Living west of the Metra train line, Harris theorized he lives on the “right side of the tracks” compared to a bevy of arch-competitor Tribune Co. executives who resided on the east side of town. But if folks think that Harris is misplaced in a high-rent district, they are wrong.

“I remember wondering how I am ever going to fit in with these bank execs and CEO’s, and I’m a newspaper schlub,” he said. “Then we found out not everyone in Winnetka makes $1 million or half million. We made good friends with normal people. But mostly a lot of extraordinary people. We found people with vast wealth who were down-to-earth people, or people without financial background who thought the earth revolved around them.”

The cyberspace frontier

All his neighbors no doubt have adapted to a changing world of communications. So too has Harris as he tries to find ways to attract revenue to Sports and Torts and his ElliottHarris.com site.
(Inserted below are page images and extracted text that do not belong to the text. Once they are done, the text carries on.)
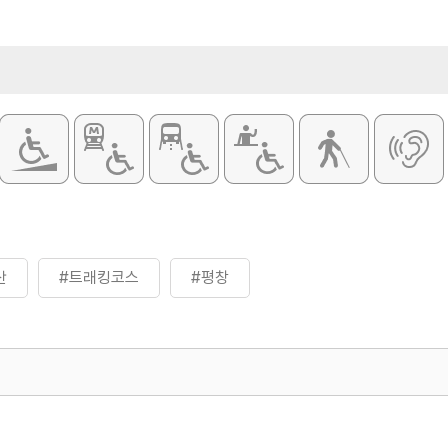
산
#트래킹코스
#평창
500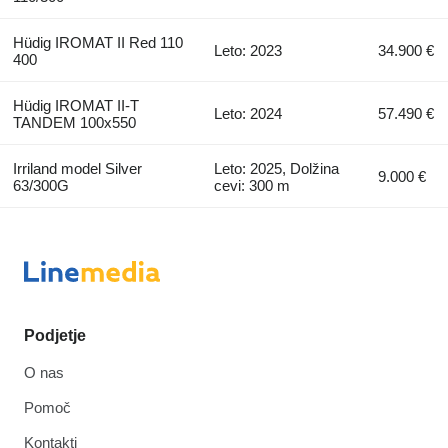
Hüdig IROMAT II Red 110
Leto: 2023
34.900 €
400
Hüdig IROMAT II-T
Leto: 2024
57.490 €
TANDEM 100x550
Irriland model Silver
Leto: 2025, Dolžina
9.000 €
63/300G
cevi: 300 m
Podjetje
O nas
Pomoč
Kontakti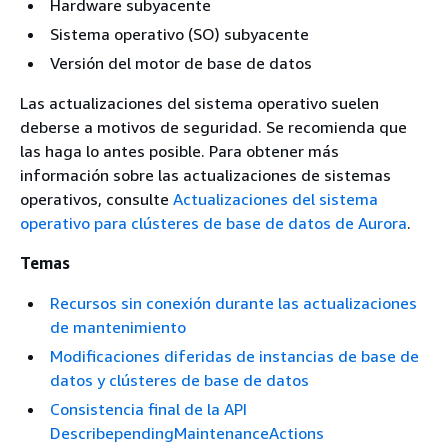
Hardware subyacente
Sistema operativo (SO) subyacente
Versión del motor de base de datos
Las actualizaciones del sistema operativo suelen
deberse a motivos de seguridad. Se recomienda que
las haga lo antes posible. Para obtener más
información sobre las actualizaciones de sistemas
operativos, consulte
Actualizaciones del sistema
operativo para clústeres de base de datos de Aurora
.
Temas
Recursos sin conexión durante las actualizaciones
de mantenimiento
Modificaciones diferidas de instancias de base de
datos y clústeres de base de datos
Consistencia final de la API
DescribependingMaintenanceActions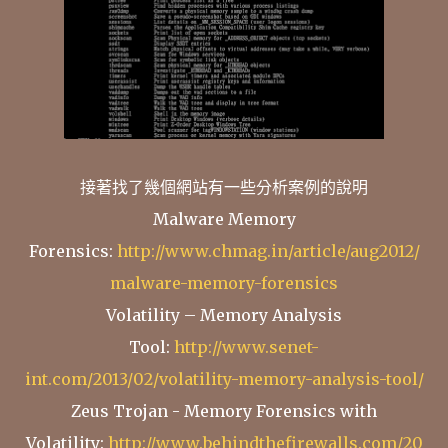
接著找了幾個網站有一些分析案例的說明
Malware Memory
Forensics:
http://www.chmag.in/article/aug2012/
malware-memory-forensics
Volatility – Memory Analysis
Tool:
http://www.senet-
int.com/2013/02/volatility-memory-analysis-tool/
Zeus Trojan - Memory Forensics with
Volatility:
http://www.behindthefirewalls.com/20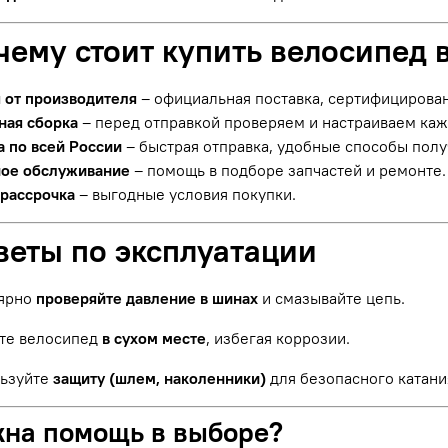
чему стоит купить велосипед 
я от производителя
– официальная поставка, сертифицирова
ная сборка
– перед отправкой проверяем и настраиваем ка
а по всей России
– быстрая отправка, удобные способы полу
ое обслуживание
– помощь в подборе запчастей и ремонте.
 рассрочка
– выгодные условия покупки.
веты по эксплуатации
ярно
проверяйте давление в шинах
и смазывайте цепь.
те велосипед
в сухом месте
, избегая коррозии.
ьзуйте
защиту (шлем, наколенники)
для безопасного катани
жна помощь в выборе?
“At some point, papers, TV, radio, websites all pretty much become the same thing on the Internet,” he said. “Papers have better content. TV has the better visual. Radio has the better talkers. You go to a computer or hand-held device, there has to be something to look at and something to hear.”

Now if only the online world could make as much money as old media.

“I’m mystified by ad revenue,” Harris said. “Newspapers have less of it than they used to. Television has less of it than they used to. Radio has less of it than they used to. Where did it go? Into the ether?

“It hasn’t translated dollar for dollar or fraction of a dollar to the Internet. I think most newspapers would love not to publish a print product, save the printing cost and save the delivery costs. Read it on your computer or [hand-held device].

"But the ad revenue is so heavily one-sided to the print product, you can’t afford to do it. A major media company has a more difficult time than an individual to make a go of it,” he observed.

This is the challenge for Spada and Harris, not just in marketing Hall of Famer interviews, but “visuals” as only Harris in his quick-hitting style can conjure up.